M. abscessus and MAC were the dominant NTM with rrl mutations, and most mutations occurred at position 2058. Majority of RGM had mutation at position 1408 of the rrs gene, while rpoB mutations presented within the RRDR.

Limitations of the study

This study investigated the acquired mechanisms of drug resistance for NTM. Other intrinsic factors apart from drug target gene mutation could influence the sensitivity of NTM to antibiotics.
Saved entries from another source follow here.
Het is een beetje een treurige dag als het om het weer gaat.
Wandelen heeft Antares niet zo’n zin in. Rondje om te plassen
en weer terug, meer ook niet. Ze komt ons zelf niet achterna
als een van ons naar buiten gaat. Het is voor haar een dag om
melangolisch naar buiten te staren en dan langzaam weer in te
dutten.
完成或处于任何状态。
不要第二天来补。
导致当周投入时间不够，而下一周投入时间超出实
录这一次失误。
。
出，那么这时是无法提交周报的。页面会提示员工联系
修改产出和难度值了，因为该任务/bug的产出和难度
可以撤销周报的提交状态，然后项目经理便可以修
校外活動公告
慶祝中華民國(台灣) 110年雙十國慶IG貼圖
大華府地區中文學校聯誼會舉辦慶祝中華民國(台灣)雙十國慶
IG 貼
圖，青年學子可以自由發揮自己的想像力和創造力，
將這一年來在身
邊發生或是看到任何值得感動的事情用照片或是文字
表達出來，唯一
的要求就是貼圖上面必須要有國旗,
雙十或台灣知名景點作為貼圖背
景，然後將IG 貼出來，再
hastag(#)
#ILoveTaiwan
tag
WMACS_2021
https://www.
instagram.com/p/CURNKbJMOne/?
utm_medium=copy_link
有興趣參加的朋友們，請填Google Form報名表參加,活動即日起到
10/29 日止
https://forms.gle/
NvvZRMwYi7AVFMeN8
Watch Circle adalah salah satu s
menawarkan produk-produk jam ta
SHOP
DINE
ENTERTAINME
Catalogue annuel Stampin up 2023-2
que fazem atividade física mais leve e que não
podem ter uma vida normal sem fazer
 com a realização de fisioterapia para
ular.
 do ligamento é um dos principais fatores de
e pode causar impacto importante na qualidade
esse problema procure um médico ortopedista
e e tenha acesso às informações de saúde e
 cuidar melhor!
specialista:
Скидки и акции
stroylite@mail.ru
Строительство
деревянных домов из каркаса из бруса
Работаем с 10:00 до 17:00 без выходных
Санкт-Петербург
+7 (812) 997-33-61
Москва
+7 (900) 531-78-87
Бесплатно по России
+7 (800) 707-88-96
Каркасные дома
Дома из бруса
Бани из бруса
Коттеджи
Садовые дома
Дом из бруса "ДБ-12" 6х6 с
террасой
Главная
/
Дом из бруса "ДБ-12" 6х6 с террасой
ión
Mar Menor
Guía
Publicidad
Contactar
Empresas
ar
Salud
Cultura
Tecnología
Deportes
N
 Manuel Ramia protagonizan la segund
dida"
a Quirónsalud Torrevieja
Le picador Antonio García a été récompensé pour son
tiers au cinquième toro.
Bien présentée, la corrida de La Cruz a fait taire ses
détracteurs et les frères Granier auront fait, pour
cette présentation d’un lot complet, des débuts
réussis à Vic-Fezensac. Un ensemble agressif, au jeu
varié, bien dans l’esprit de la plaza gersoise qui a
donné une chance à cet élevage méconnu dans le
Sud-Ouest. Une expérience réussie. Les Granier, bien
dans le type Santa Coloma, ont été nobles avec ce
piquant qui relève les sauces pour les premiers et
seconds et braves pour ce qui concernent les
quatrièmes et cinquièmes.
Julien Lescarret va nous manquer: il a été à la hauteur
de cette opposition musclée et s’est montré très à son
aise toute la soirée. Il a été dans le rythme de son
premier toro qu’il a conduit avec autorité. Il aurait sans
Despite this limitation, the study documents drug resistance-associated mutation patterns of Kenyan NTM for the first time, and advocates for drug resistance testing before commencement of treatment for NTM infection.

Ethical clearance

This study was approved by the Kenyatta National Hospital-University of Nairobi Ethics Review Committee (Ref: KNH-ERC/A/38) on 30 ^th January 2020. Waiver for individual informed consent was granted as the study utilized remnant clinical samples and the research posed no greater than minimal risk to the study subjects.

Data availability

Figshare. Mutation Patterns of Resistance Genes for Macrolides, Aminoglycosides, and Rifampicin in Non‐tuberculous Mycobacteria Isolates from Kenya. DOI: https://doi.org/10.6084/m9.figshare.20331378.v2 ( Mwangi et al., 2022b).

This project contains the following underlying data:

• -Mutation patterns for rrl, rrs, and rpoB genes in NTM

Data are available under the terms of the Creative Commons Attribution 4.0 International license (CC-BY 4.0).

Author contributions

ZMM - Conceptualization, Data Curation, Formal Analysis, Funding Acquisition, Investigation, Methodology, Writing – Original Draft Preparation, Writing – Review & Editing

GN - Investigation, Writing – Review & Editing

MWM - Supervision, Writing- Review and Editing

FGO - Conceptualization, Methodology, Supervision, Writing- Review and Editing

WDB - Conceptualization, Methodology, Supervision, Writing- Review and Editing

Funding Statement

This work was supported by the Meru University of Science and Technology 6th call for proposals awarded to Zakayo M Mwangi. The content is solely the responsibility of the authors and does not represent the views of the funders.

The funders had no role in study design, data collection and analysis, decision to publish, or preparation of the manuscript.